OFFICE OF THE UNITED STATES ATTORNEY
NORTHERN DISTRICT OF WEST VIRGINIA
William J. Ihlenfeld, II
UNITED STATES ATTORNEY
1125 Chapline Street, Federal Building, Suite 3000 ● Wheeling, WV 26003
(304) 234-0100 ● Contact: Chris Zumpetta-Parr, Public Affairs Specialist
October 5, 2012
FOR IMMEDIATE RELEASE
CHESAPEAKE APPALACHIA PLEADS GUILTY TO
CLEAN WATER ACT VIOLATIONS
WHEELING, WEST VIRGINIA – Chesapeake Appalachia, LLC (hereinafter
“Chesapeake”) entered pleas of guilty today in federal court to three violations of the Clean Water Act related to natural gas drilling activity in Northern West Virginia, according to United States Attorney William Ihlenfeld, II.
Chesapeake pled guilty to three counts of “Unauthorized Discharge into a Water of the United States” in that it discharged sixty (60) tons of crushed stone and gravel into Blake Fork, a water of the United States, on at least three different occasions in December of 2008. Chesapeake also admitted that after discharging the stone and gravel that it then spread the material in the stream to create a roadway for the purpose of improving access to a site associated with Marcellus Shale drilling activity in Wetzel County, West Virginia.
“Our nation’s wetlands play a critical role in maintaining water quality, reducing flood damage, and providing habitat for fish and wildlife,” said David G. McLeod, Jr., Special Agent in Charge of EPA’s criminal enforcement program in West Virginia. “The defendant illegally filled at least three sensitive wetlands; in one instance, obliterating a natural waterfall.
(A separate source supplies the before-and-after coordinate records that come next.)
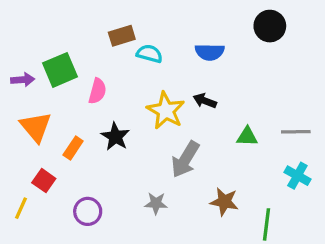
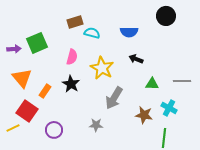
pink semicircle: (97, 91) -> (72, 57), moved
black arrow: (205, 101) -> (136, 59), moved
cyan cross: (297, 176) -> (169, 108), moved
red square: (44, 181) -> (27, 111), size x1.5
brown star: (224, 202) -> (144, 115), moved
yellow line: (21, 208) -> (13, 128), turned 40

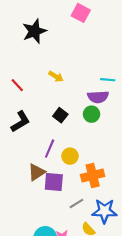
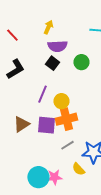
yellow arrow: (56, 76) -> (48, 27), turned -96
purple semicircle: (98, 97) -> (57, 46), moved
brown triangle: (37, 172) -> (21, 124), moved
orange cross: (93, 176) -> (66, 119), moved

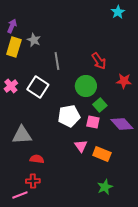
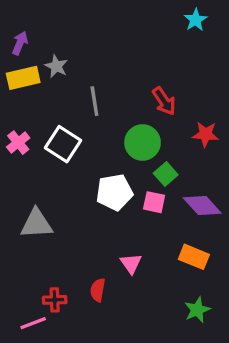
yellow rectangle: (14, 47) -> (23, 78), turned 60
pink triangle: (81, 146) -> (131, 263), moved
orange rectangle: (102, 154) -> (194, 257), moved
red semicircle: (37, 159) -> (98, 290), moved, turned -88
green star: (105, 187) -> (197, 310), moved

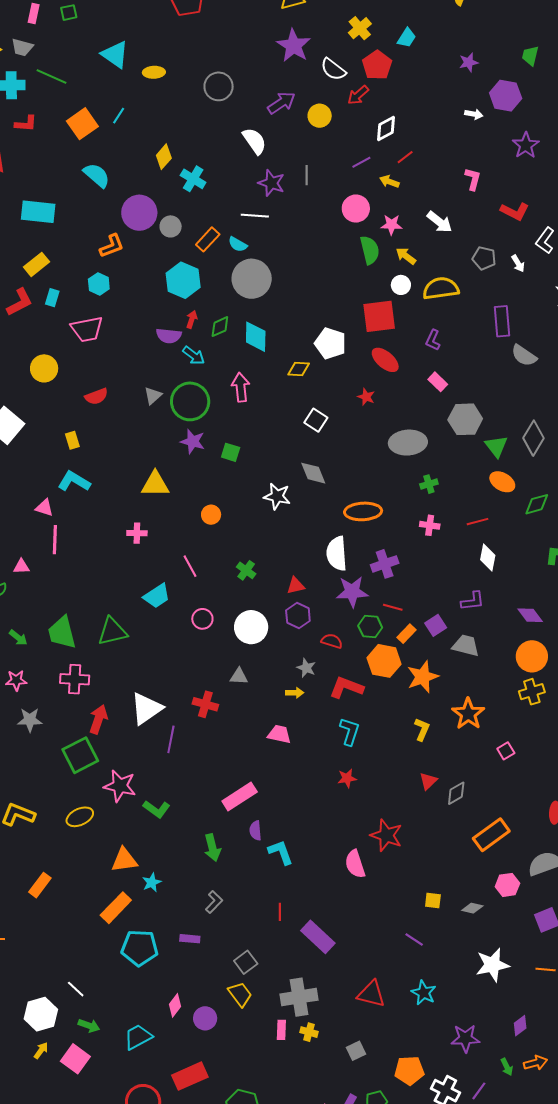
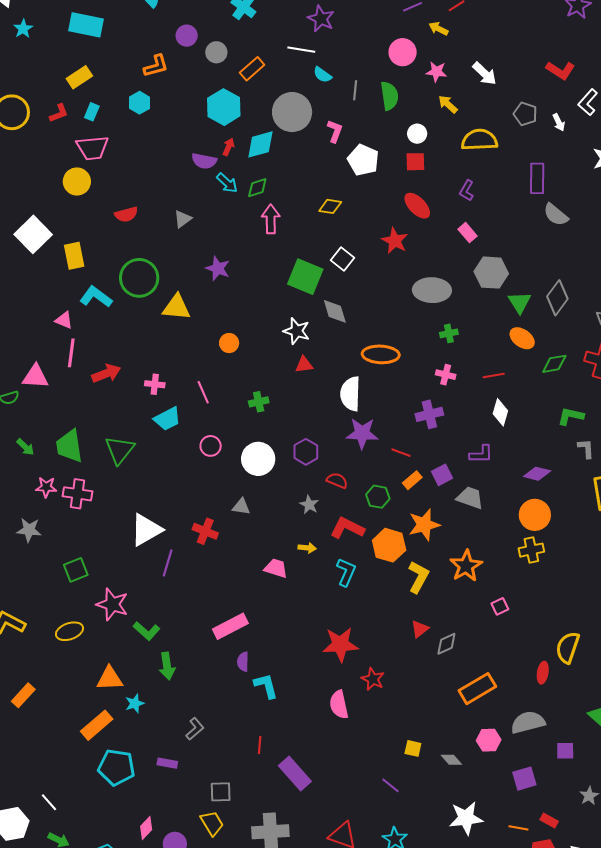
gray line: (307, 175) -> (355, 90), moved
pink L-shape: (473, 179) -> (335, 131), moved
purple circle: (139, 213) -> (187, 36), size x0.6
cyan semicircle: (238, 244) -> (322, 75), moved
green semicircle: (370, 250) -> (389, 96), moved
white circle: (401, 285) -> (417, 134), moved
red L-shape: (20, 302) -> (59, 113), size x0.7
red square: (379, 316) -> (415, 162), size x0.6
green diamond: (220, 327) -> (257, 188), moved
pink trapezoid: (87, 329) -> (92, 148), moved
cyan diamond: (256, 337) -> (260, 144), moved, turned 68
white pentagon: (330, 343) -> (363, 160), moved
red star: (366, 397) -> (395, 241), size x1.5
green circle: (190, 401) -> (139, 278), moved
yellow rectangle: (72, 440) -> (74, 256), moved, size x1.5
green square: (231, 452) -> (305, 277), moved, size x1.8
pink cross: (137, 533) -> (155, 384), moved
purple cross: (385, 564) -> (429, 414), moved
pink triangle: (21, 567) -> (35, 377), size x1.6
green cross: (246, 570) -> (259, 402), turned 36
red triangle: (296, 586) -> (304, 365), moved
purple diamond: (530, 615) -> (537, 474), turned -44
green hexagon: (370, 627) -> (378, 497), moved
green triangle: (112, 632) -> (120, 450), turned -44
orange hexagon: (384, 661) -> (389, 545), moved
pink star: (16, 680) -> (46, 487), moved
yellow arrow: (295, 693) -> (307, 548), moved
red arrow: (98, 719) -> (106, 373), moved, turned 44
yellow L-shape: (422, 729) -> (418, 577), size x1.4
green square: (80, 755) -> (76, 570), size x0.7
red star: (347, 778) -> (340, 644), moved, size x1.8
red star: (386, 835) -> (373, 679), size x0.7
green arrow: (212, 848) -> (167, 666), moved
gray diamond: (472, 908) -> (451, 760), turned 30
gray square: (246, 962) -> (221, 792), turned 30

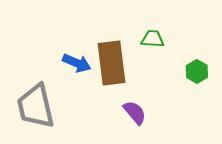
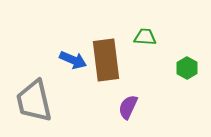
purple semicircle: (135, 113) -> (128, 107), turned -115

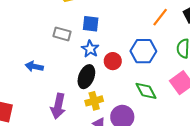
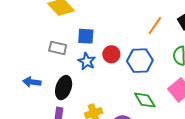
red circle: (113, 61) -> (111, 54), moved
black ellipse: (86, 77) -> (64, 88), moved

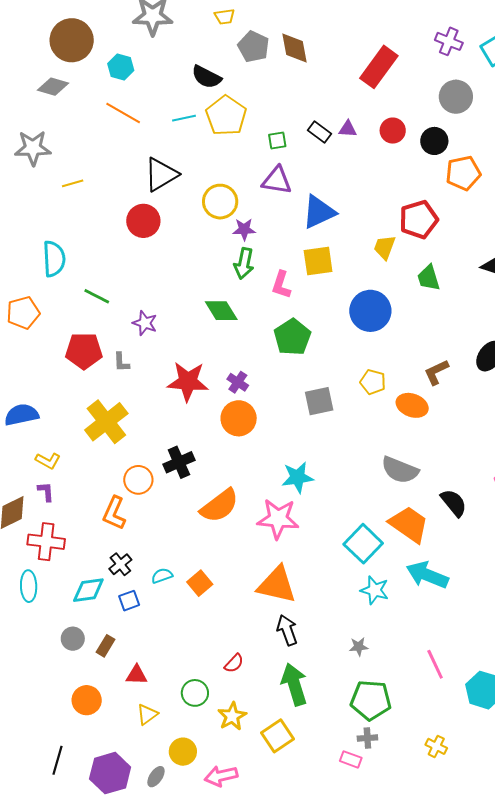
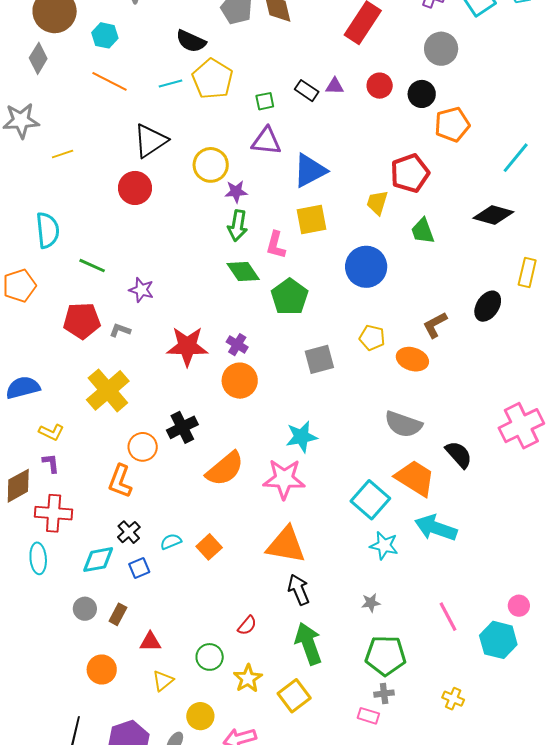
gray diamond: (53, 87) -> (38, 58), turned -72
green diamond: (221, 311) -> (243, 271), moved
gray L-shape: (121, 362) -> (120, 330), turned 115

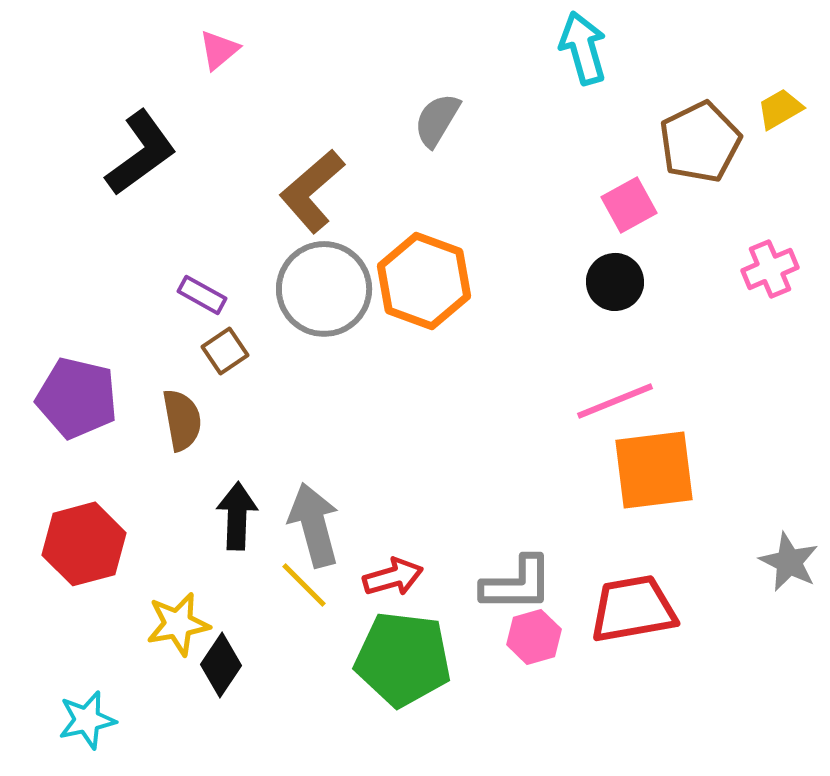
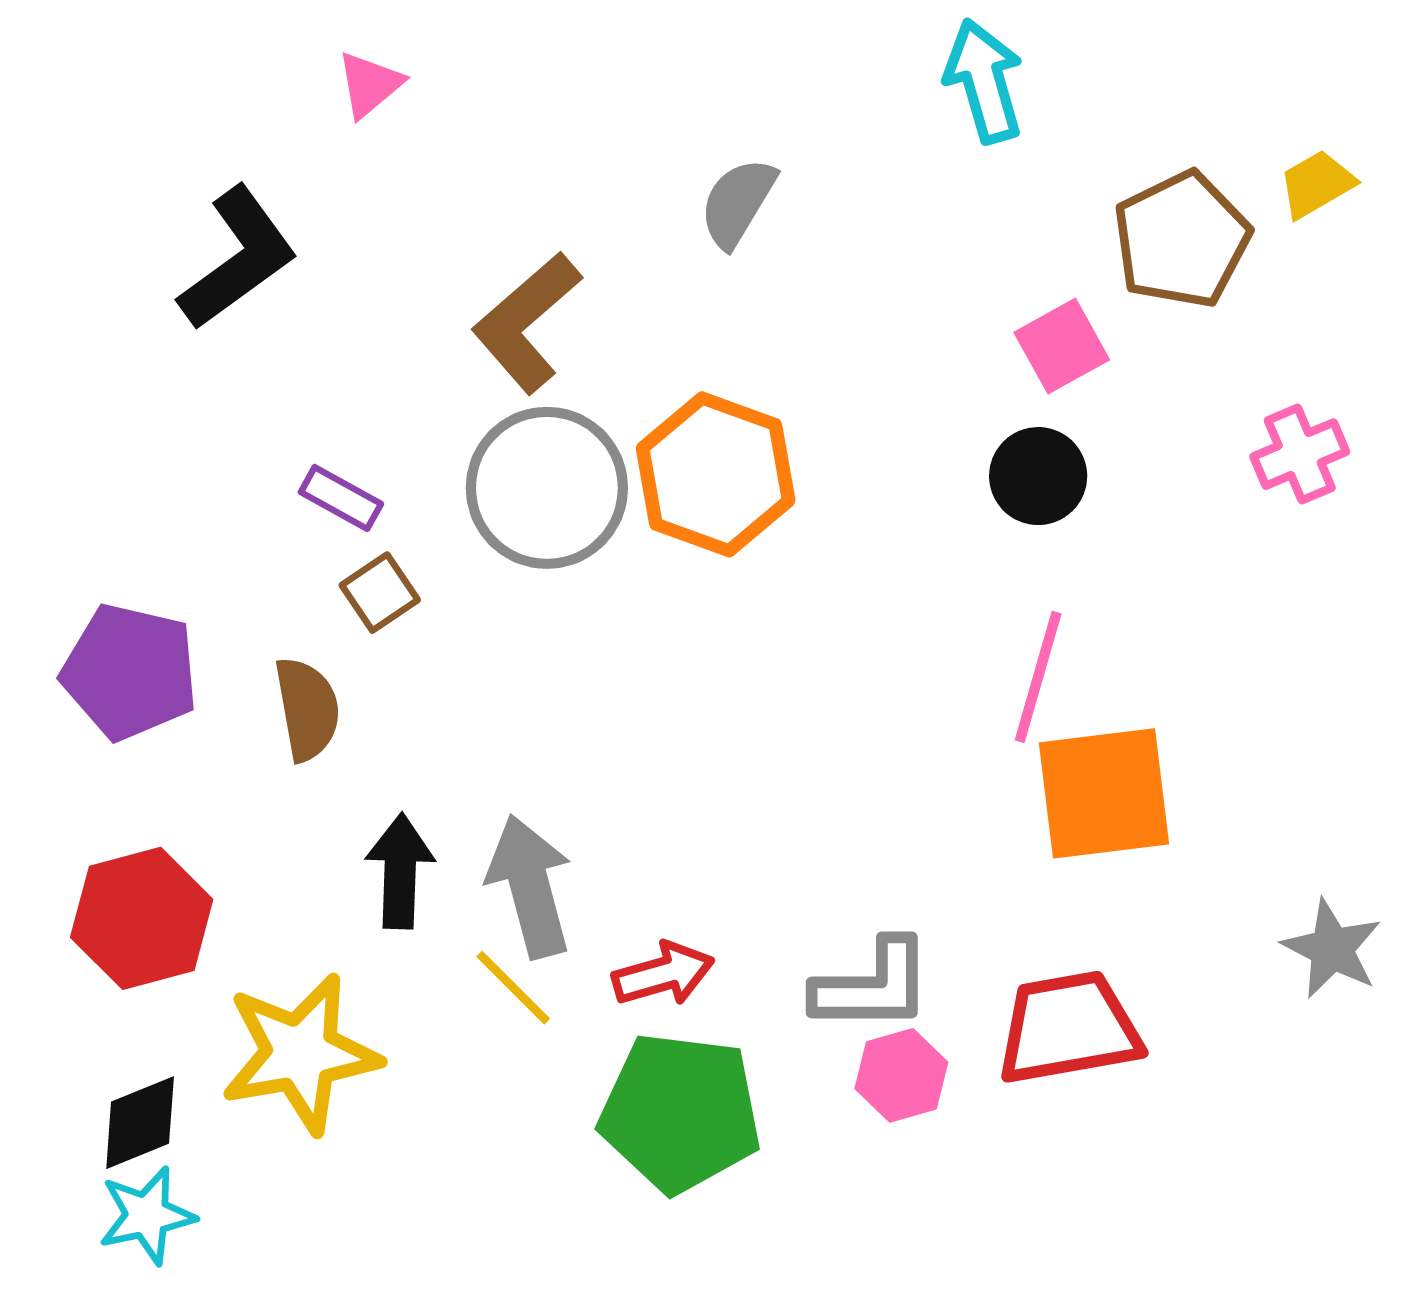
pink line: (615, 401) -> (1038, 677), turned -52
yellow star: (178, 624) -> (300, 1053), size x1.5
black diamond: (221, 665) -> (140, 1123), moved, turned 34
This plea agreement demonstrates that those who illegally fill in or destroy these essential natural resources will be prosecuted.”
The plea agreement calls for Chesapeake to pay a fine of $200,000 for each conviction, for a total fine of $600,000. It also requires that Chesapeake be placed onto probation for two years and be under the supervision of the Court during that time period.
Additionally, the parties have agreed that separate violations committed by Chesapeake and occurring in connection with impoundments constructed in Marshall and Wetzel Counties would be addressed by civil penalties and not via criminal charges.
The Clean Water Act, also known as the Federal Water Pollution Control Act, was enacted by Congress to restore and maintain the integrity of the Nation’s waters. It prohibits the discharge of any pollutant from a point source into the waters of the United States without a permit. Discharges of dredged or fill material into waters of the United States are prohibited unless authorized by a permit issued by the U.S. Army Corps of Engineers.
Chesapeake violated the Clean Water Act when, in 2008, it selected the location for an access road to a site associated with its drilling activities, hired construction contractors to discharge and spread rock and gravel in Blake Fork in order to develop access to the Hohman Pit, and supervised and directed the work of the construction contractors. These contractors hired by Chesapeake discharged gravel from dump trucks into Blake Fork, also known as Blake Run, on at least three separate and distinct occasions.
Chesapeake’s contractors, under the supervision of a Chesapeake employee, subsequently used bulldozers to spread the 60 tons of gravel in Blake Fork to develop access to the Hohman Pit in order to facilitate Marcellus Shale gas drilling activities. Chesapeake failed to obtain a Clean Water Act permit prior to this discharge.
Chesapeake Appalachia, LLC, is a wholly owned subsidiary of Chesapeake Energy Corporation.
The case was investigated by the U.S. Environmental Protection Agency, Criminal Investigation Division. It is being prosecuted by David Perri, Assistant United States Attorney.